Search K
Appearance
Appearance
The Dovecot Backend does all the hard work of reading and writing mails to storage and handling all of the IMAP/POP3/LMTP protocols.
For Dovecot Pro, and the obox mailbox format, the Backend is connected to the object storage where users' mail data is stored.
As a user is connecting to Dovecot for reading mails, the user's mail indexes are fetched from the object storage and cached in local file system. The mail indexes are updated locally while the user does mailbox modifications. The modified local indexes are uploaded back to object storage on background every 5 minutes, except for LMTP mail deliveries. With LMTP, the indexes are uploaded only every 10th mail (see obox_max_rescan_mail_count
) to avoid unnecessary object storage writes. The index updates for LMTP deliveries don't contain anything that can't be recreated from the mails themselves.
Backends are stateless, so should the server crash the only thing lost for the logged in users are the recent message flag updates. When user logs in the next time to another Backend, the indexes are fetched again from the object storage to local cache. Because LMTP mail deliveries don't update indexes immediately, the email objects are also listed once for each accessed folder to find out if there are any newly delivered mails that don't exist yet in the index.
Backends attempt to do as much in local cache as possible to minimize the object storage I/O. The larger the local cache the less object storage I/O there is. Typically you can count that each Backend should have at least 2 MB of local cache allocated for its active users (e.g. if there are 100,000 users per Backend who are receiving mails or who are accessing mails within 15 minutes, there should be at least 200 GB of local cache on the Backend).
It's important that the local cache doesn't become a bottleneck, so ideally it would be using SSDs. Alternatives are to use in-memory disk (tmpfs) or filesystem on SAN that provides enough disk IOPS. (NFS should not be used for local cache.) Dovecot never uses fsyncing when writing to local cache, so after a server crash the cache may be inconsistent or corrupted. This is why the caches should be deleted at server bootup, although Dovecot also attempts to keep track of crashes internally and won't open an index that was potentially corrupted.
Dovecot's Backend is responsible for indexing messages for use with Full Text Search when a message is delivered to a mailbox.
When an indexing back end is not present, searches fall back on slow sequential searches through all message headers or text. For commercial grade email, this is unacceptable performance for the end user. Thus, a search indexing backend is a requirement for Dovecot Pro.

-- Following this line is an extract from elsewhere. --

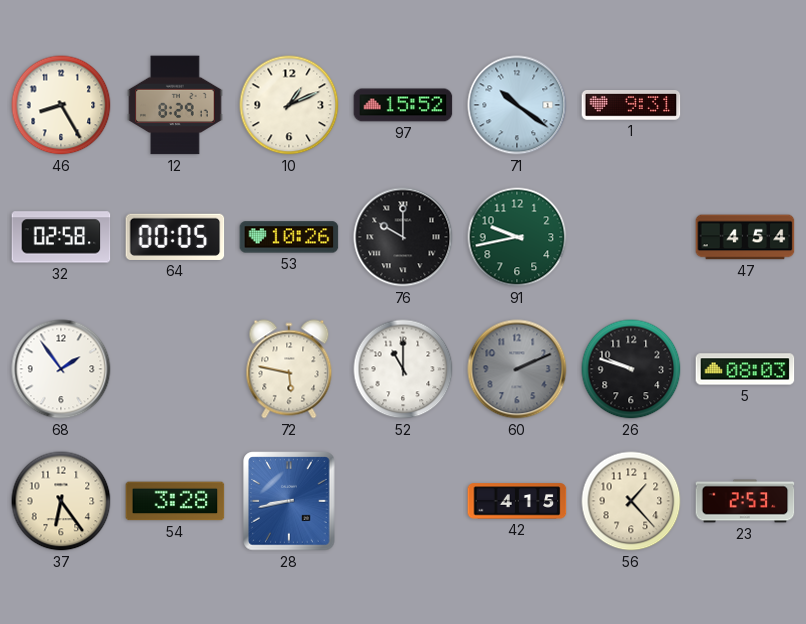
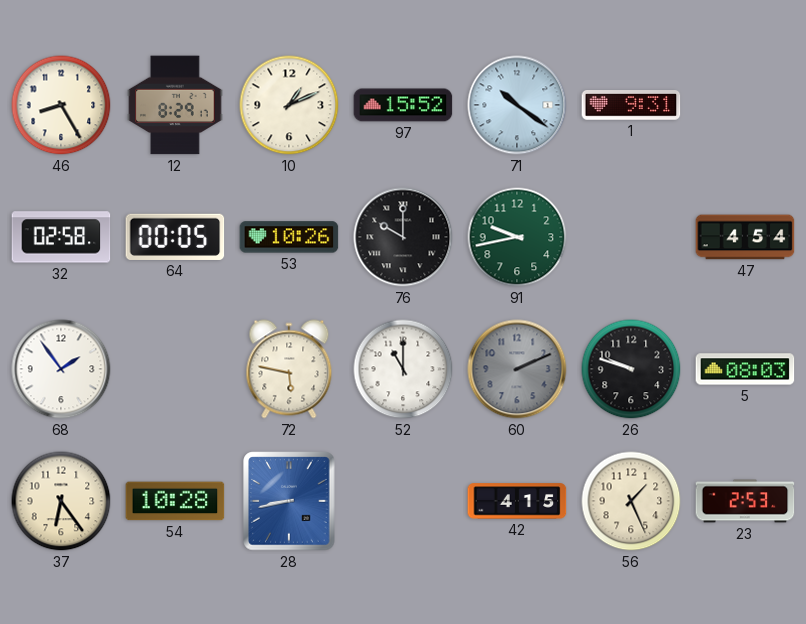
54: 3:28 -> 10:28
56: 1:23 -> 1:26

Additionally, for storage backends that do not provide fast sequential access to message data (e.g. object storage), it is critically important to perform searches through a global index. On-demand message body searches simply will not be possible for larger mailboxes otherwise.
Dovecot's standard IMAP SEARCH TEXT/BODY parameters use the FTS indexes. Searches through message headers benefit from Dovecot's fast message index cache implementation, which often contains the necessary information. Optionally, header searches can also be done from FTS indexes.

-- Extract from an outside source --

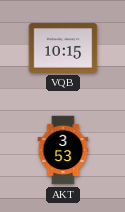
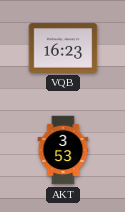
VQB: 10:15 -> 16:23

Triggers for FTS indexing are configurable. It can be started on demand, as a batch job, or automatically when new messages arrive. For the best mix of performance and user experience, indexing on delivery is the best option. The indexing takes place when the user may not even be interacting with the system, and spreads the load across delivery time rather than during the peak periods of the day when users may be performing the most mailbox search actions.
Dovecot Pro provides the Dovecot Pro FTS engine to perform the indexing and searching of mail messages. The driver itself is a Pro-only feature that does the actual indexing and efficient storage of indexed data, and it is specifcally designed for use and optimization with object storage.
The Pro engine uses the Dovecot Core FTS library to perform common search and indexing features:
Feature | Summary |
---|---|
Normalize | Unify saved form of text as much as possible. |
Stemming | Reduce words to their basic form. |
Detect Language | Detect language of processed text to more accurately apply other filters and features. |
Skip Stop Words | A configurable list of words (per language) not to be indexed. |
Skip Bad Characters | Non-language characters, base64 data, HTML tags, etc. will not be indexed. |
Decompound | Index compunded words separately. |
Attachment Search | Allow data in text-based attachments to be indexed. |
The Pro FTS engine provides a feature-rich system that is entirely integrated within the Dovecot Pro platform, with no need for additional storage systems or dedicated indexing nodes.